Good to know: Generosity of Saint Rose community nets food, support to Ebola-stricken Sierra Leone

“My own Road to Damascus”

Marda portrait

Marda Mustapha wanted to do something to assist the people at home in Sierra Leone who were quarantined and not getting food. He turned to the Saint Rose community, got help, and now looks forward to assisting survivors in the aftermath of the Ebola epidemic.

Marda Mustapha, a Saint Rose associate professor of political science, recently returned from a visit home to Freetown, Sierra Leone, to deliver food to his parents’ village, which was quarantined because of Ebola. He did so using funds collected at Saint Rose, from the St. Joseph’s Provincial House and various other organizations in and around Albany.
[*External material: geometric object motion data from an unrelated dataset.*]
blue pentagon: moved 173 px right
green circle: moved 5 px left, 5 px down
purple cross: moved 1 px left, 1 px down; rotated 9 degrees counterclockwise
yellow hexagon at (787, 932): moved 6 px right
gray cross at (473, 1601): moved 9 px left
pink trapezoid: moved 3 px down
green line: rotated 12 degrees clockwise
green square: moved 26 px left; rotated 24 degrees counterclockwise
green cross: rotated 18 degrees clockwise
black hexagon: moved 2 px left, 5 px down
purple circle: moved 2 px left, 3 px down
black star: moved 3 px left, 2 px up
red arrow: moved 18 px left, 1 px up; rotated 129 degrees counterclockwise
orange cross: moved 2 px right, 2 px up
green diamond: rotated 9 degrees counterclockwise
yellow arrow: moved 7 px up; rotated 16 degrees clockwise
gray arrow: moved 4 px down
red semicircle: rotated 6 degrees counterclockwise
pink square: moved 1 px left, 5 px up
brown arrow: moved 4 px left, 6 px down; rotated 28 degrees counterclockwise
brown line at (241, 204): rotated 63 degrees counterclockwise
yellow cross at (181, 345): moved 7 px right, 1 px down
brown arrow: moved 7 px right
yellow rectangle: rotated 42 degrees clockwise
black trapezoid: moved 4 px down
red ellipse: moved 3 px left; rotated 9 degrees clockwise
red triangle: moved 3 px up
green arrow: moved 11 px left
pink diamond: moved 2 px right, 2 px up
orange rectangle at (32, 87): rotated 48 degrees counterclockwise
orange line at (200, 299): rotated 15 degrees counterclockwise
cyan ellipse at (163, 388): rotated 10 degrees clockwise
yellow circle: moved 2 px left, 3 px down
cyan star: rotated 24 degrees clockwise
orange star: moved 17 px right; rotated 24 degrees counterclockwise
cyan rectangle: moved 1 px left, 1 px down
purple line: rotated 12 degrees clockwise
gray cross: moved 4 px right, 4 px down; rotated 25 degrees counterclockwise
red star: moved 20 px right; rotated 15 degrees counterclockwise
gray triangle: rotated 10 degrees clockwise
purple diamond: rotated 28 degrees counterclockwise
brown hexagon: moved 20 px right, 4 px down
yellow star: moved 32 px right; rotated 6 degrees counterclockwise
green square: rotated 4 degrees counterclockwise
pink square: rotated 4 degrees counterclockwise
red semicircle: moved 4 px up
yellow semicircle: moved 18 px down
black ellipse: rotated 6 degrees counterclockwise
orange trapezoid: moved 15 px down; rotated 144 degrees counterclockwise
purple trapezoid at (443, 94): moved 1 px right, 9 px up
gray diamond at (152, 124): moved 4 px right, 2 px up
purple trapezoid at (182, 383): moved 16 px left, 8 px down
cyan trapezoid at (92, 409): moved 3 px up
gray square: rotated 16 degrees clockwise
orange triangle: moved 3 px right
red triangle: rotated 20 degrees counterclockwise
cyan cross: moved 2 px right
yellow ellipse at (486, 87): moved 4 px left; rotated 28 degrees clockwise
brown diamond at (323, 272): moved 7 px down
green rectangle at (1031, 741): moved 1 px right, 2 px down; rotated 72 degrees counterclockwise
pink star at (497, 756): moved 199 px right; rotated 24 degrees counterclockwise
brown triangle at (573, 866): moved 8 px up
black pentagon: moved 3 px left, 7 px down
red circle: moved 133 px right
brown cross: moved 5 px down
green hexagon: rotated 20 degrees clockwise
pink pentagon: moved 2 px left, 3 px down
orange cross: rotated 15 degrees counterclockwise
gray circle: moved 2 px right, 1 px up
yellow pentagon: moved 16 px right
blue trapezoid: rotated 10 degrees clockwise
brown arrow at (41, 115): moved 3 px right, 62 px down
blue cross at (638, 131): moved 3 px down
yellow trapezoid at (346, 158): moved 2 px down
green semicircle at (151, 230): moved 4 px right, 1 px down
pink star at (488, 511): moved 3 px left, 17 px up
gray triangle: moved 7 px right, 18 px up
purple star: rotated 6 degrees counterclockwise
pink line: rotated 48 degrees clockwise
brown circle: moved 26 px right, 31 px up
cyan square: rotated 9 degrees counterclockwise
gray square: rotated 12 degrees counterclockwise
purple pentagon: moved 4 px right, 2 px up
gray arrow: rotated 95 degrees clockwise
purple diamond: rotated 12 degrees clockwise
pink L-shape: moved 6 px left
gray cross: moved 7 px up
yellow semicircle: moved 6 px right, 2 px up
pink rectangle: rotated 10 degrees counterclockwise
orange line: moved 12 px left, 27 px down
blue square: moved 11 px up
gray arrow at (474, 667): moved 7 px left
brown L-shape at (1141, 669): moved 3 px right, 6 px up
The experience moved Mustapha from a feeling of anger and helplessness to a commitment to care for survivors as the epidemic continues.

Here, his thoughts about the trip and what led to it:

On turning around despair: There were stories that people quarantined weren’t getting food because of government corruption. I was feeling so helpless. It was (Assistant Professor of English) May Chan, who emailed me and said, “Marda, I know your family is from Sierra Leone. How are your parents doing? What can I do?”

That was the question that made everything happen: “What can I do?”

I wanted to collect food but Father Chris (DeGiovine, former dean of spiritual life) said, “It’s going to be very costly to ship.” He said, “Collect money and buy the food.” I said, “I want to be there. I want to be sure it gets to the people.”

Saint Rose and the Albany community began sending money to the Sierra Leone Relief Fund set up by the College. (Biology Professor Emeritus) Sister Tess (Wysolmerski) and (Political Science Professor Emeritus) Carl Swidorski sent money. My physical therapist’s office donated.

Saint Rose should be very proud. This is the only institution in the United States that actually did this in Sierra Leone as far as I know and that’s a big deal. I’m not the only professor in the United States from Sierra Leone.

On how he knew things had changed: When you get off the plane they take your temperature at the airport before you even have your passport stamped. And you fill in a form with your phone number and they give you a hand-out about the symptoms of Ebola. Then you go wash your hands with chlorinated water before you enter the country.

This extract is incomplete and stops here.